2020年6月2日火曜日

遠隔授業で忘れてはいけないこと

6月になり,各地の学校が再開しています。しかし,再びコロナ感染拡大により休校に追い込まれる可能性もあります。各自治体では,国の支援もあり急速にICT環境が整いつつあります。それに伴い,多くの学校や自治体で遠隔授業も始められています。

遠隔授業作りへの取り組み自体は,価値があることです。しかし,そこで公開されている遠隔授業の品質は,残念ながら高いとは言い難い面があります。理由の1つが,遠隔授業を実施すること自体が目的化していることです。
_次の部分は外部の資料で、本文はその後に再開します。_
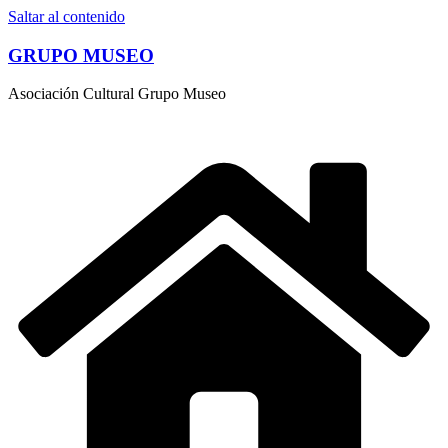
Saltar al contenido
GRUPO MUSEO
Asociación Cultural Grupo Museo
忘れてはいけないことは,この4月から新学習指導要領が本格実施されたことです。そこでは,「主体的・対話的で深い学び」による授業の改善が大きな目標の1つとされています。私は,遠隔授業であっても「主体的・対話的で深い学び」による授業展開を進める必要があると考えています。

カメラの前で,先生が単に学習内容を伝えるだけでは「主体的・対話的で深い学び」にはつながりません。また,おもしろおかしく学習内容を伝えようとする試みも見られます。しかし,それも「主体的・対話的で深い学び」につながる授業とはいえません。「主体的・対話的で深い学び」による授業改善の視点は,遠隔授業での動画にも必要です。
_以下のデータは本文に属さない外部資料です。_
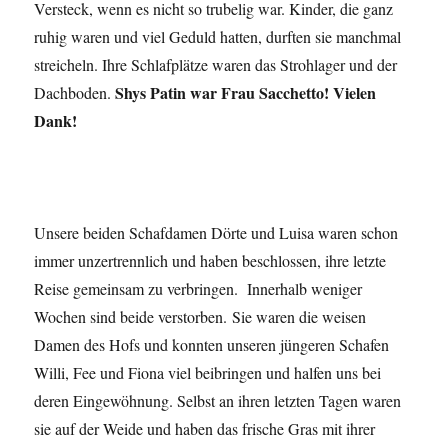
Versteck, wenn es nicht so trubelig war. Kinder, die ganz
ruhig waren und viel Geduld hatten, durften sie manchmal
streicheln. Ihre Schlafplätze waren das Strohlager und der
Shys Patin war Frau Sacchetto! Vielen
Dachboden.
Dank!
Unsere beiden Schafdamen Dörte und Luisa waren schon
immer unzertrennlich und haben beschlossen, ihre letzte
Reise gemeinsam zu verbringen. Innerhalb weniger
Wochen sind beide verstorben. Sie waren die weisen
Damen des Hofs und konnten unseren jüngeren Schafen
Willi, Fee und Fiona viel beibringen und halfen uns bei
deren Eingewöhnung. Selbst an ihren letzten Tagen waren
sie auf der Weide und haben das frische Gras mit ihrer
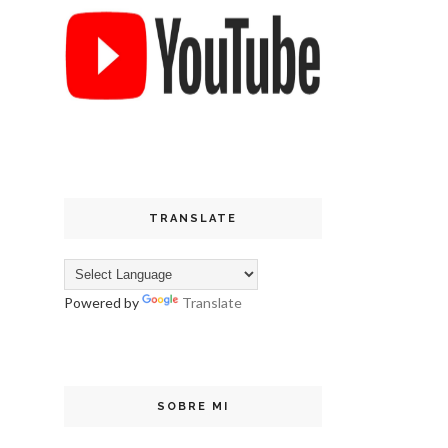
TRANSLATE
Powered by
Translate
SOBRE MI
先日,大阪府のある市の教育センターで指導主事さんを対象にした遠隔授業作りのノウハウ講座を開催しました。私が担当しているスタディーサプリの動画作りでの経験もとに,どのように動画作成を進めれば「主体的・対話的で深い学び」による授業作りができるのかを実際の動画も見ていただきながら行いました。どの指導主事さんも目から鱗状態でした。

動画撮影当初は慣れないこともあり,一方的伝達授業になることもあるかもしれません。しかし,今後は「主体的・対話的で深い学び」による授業動画作りをめざしていただけたらと考えています。教室の授業でも,遠隔授業でも学習指導要領の趣旨を生かしていくことが大切です。